All I can say is SUNSCREEN. LOL. Come on over to my blog today — I’m having a karaoke party! bring drinks– bathingsuits optional!
Here’s mine…
“Yet another Kodak moment…that will live in infamy forever”
2 week ad, pls ;-) (If I made you tinkle, that is)
Ah hell! My comment totally got eaten. It was a good one, too. Did you at least see it before it got vaporized?
I got that exact same photo in my email today. Uuuummm….
“Smiles weren’t the only things cracked at yesterday’s family beach outing.”
Ewww
I can’t come up with anything funnier than Ms. Mogul’s “Er…Can one of you four change my diaper?” I am reading this late at night and I laughed so loudly I woke up my kid!
Okay, I have a caption. It’s not going to be as funny as the one that made me laugh, but here goes…
“We all had sex with that guy and now we’re going to Disneyworld!”
Sometimes you feel like a nut.
Picnic and drinks for a day at the beach with friends: $95
An all-day parking spot in the beach lot: $8
Film for the camera: $17.50
A photo of your friends with their new friend Dick: Priceless
By the way: Click to enlarge? Hee hee
Gman and Stefanie stole mine. That’s what happens when you don’t check Izzymom all day. How about:
Some dick ruined all our vacation photos
“Man, the wind is really kickin’ up. Just three hours ago we buried that thing up to its neck in the sand and look at it now!”

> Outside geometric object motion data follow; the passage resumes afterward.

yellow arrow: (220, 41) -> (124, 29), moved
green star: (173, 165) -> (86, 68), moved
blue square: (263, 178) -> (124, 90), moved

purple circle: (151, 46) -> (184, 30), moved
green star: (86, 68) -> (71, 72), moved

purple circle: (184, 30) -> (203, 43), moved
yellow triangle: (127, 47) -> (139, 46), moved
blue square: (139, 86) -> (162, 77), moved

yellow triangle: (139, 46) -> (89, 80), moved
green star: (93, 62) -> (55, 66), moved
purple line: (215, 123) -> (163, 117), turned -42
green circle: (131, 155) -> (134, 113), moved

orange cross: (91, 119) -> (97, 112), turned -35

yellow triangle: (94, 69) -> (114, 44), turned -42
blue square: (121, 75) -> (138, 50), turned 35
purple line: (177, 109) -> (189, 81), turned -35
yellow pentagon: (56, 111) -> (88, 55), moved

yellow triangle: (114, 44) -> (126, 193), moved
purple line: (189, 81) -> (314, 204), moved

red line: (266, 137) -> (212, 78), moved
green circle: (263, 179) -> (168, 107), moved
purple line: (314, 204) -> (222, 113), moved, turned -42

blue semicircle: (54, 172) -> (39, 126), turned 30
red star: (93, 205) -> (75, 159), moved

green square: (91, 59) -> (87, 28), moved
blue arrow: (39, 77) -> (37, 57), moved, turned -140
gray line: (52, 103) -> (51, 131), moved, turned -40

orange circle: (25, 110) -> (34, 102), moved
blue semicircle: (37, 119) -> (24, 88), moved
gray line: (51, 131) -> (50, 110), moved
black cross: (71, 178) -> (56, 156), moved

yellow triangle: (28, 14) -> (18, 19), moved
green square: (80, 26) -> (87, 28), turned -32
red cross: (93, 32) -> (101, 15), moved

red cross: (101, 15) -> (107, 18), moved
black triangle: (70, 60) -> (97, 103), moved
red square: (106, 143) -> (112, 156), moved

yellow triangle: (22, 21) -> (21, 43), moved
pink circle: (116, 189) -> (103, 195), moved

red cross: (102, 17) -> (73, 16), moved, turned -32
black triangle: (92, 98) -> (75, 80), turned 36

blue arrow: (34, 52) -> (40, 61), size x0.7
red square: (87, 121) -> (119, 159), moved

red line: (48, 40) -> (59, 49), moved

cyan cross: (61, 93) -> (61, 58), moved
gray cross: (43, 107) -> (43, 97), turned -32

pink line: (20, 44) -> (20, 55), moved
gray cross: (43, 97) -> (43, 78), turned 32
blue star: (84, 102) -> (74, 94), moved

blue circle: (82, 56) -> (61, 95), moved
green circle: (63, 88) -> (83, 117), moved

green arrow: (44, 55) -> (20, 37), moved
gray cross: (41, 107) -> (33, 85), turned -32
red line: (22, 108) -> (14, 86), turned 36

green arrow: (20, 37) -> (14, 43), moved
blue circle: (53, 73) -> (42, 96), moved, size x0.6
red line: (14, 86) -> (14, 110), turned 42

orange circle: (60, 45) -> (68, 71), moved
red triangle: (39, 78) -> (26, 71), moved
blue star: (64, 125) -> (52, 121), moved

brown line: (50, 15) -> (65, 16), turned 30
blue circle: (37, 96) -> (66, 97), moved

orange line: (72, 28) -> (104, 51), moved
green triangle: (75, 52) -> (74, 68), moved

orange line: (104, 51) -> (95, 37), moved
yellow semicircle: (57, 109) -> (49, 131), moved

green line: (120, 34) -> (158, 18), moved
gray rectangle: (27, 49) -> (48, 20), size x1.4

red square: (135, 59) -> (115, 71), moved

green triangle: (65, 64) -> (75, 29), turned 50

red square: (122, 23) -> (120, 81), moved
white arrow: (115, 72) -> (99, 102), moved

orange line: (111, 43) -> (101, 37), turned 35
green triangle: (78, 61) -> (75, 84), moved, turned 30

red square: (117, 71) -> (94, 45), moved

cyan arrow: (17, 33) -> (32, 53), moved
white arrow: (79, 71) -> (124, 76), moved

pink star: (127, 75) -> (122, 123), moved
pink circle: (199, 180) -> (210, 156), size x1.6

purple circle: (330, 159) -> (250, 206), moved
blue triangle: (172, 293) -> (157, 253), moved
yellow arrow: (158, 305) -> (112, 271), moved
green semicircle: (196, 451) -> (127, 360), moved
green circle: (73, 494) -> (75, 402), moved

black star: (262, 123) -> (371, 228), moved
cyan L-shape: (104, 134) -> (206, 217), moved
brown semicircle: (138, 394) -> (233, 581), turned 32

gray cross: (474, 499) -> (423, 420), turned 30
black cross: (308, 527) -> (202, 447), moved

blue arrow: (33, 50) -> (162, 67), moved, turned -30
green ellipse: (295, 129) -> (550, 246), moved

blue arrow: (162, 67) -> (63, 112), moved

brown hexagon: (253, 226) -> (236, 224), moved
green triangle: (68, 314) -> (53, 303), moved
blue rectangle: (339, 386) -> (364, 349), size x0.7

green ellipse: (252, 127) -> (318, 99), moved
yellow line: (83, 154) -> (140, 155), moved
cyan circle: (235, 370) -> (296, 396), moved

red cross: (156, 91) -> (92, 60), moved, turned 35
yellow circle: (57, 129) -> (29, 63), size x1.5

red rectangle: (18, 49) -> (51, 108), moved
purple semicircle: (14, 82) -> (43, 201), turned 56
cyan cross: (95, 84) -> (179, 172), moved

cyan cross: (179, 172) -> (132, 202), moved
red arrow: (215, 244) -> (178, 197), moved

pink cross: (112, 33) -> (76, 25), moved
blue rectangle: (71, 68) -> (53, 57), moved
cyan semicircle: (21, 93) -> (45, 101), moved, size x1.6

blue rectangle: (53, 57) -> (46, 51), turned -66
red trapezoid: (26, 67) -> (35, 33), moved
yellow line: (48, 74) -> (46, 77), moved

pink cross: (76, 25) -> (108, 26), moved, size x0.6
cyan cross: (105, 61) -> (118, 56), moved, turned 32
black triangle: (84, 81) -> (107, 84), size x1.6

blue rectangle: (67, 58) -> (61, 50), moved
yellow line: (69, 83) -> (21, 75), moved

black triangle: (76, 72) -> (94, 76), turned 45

Should I win, I want my prize to go to MetroDad. His first entry had me laughing for 10 straight minutes.
Elizabeth? Did you not see the very well suntanned penis in the upper right corner? lol
Amazing — he’s cheeky, cocky and ballsy!
(And I vote for MetroDad and Mom101. You fuckers are funny!!)
Determined to have his 15 minutes of fame, the wiener coyly made his way into the otherwise innocuous “foursome” photo. Wait a minute…FOURSOME?? Mr. Weenie wants some of that action, baby!!!
We went nuts on our vacation!
The Gruenwalds and the Hornbeckers enjoy a picnic of ‘franks and beans’ on the beach. (Grey Poupon anyone?)
Linda (far right) thinking to herself: “Did I just feel a hot puff of air hit me in the back?”
Henrik, Garth, Inga and Suki smile as Boris (off-camera) prepares straws for them to draw to see who gets to go ride the new tourist attraction first.
No! I even looked in the moderation queue. Sorry about that!
“OK Janet… move your body a little to the left… good…good… now everyone smile and pretend you have no idea there is a penis directly behind you and we’ll put this on the internet for millions to see!”
Is this where the Dick’s hang out?
Howsabout:
Holy shit! That guy’s dick is hanging out!
There’s just not enough Solarcaine in the world…
At the all-inclusive resort, we were especially impressed by the spread.
Oh GAD! At first I was like- WTH is she talking about with the peter and dick?!!!
I’m a little slow, what can i tell ya. This so made my night, I think I snorted!
“Biff, Chad, Babs and Barb had a splendid time while on vacation in Nags Head… and they everything from soup to nuts!”
“Guess which one of these ‘things’ does not belong…”
“Even though there wasn’t a star in the sky, I could still see Uranus.”
OMG, I’m in tears right now, I’m ROLF’ing. I crack myself up!
It’s too bad I missed the contest!
I meant to say
“Biff, Chad, Babs and Barb had a splendid time while on vacation in Nags Head… and they DID everything from soup to nuts!”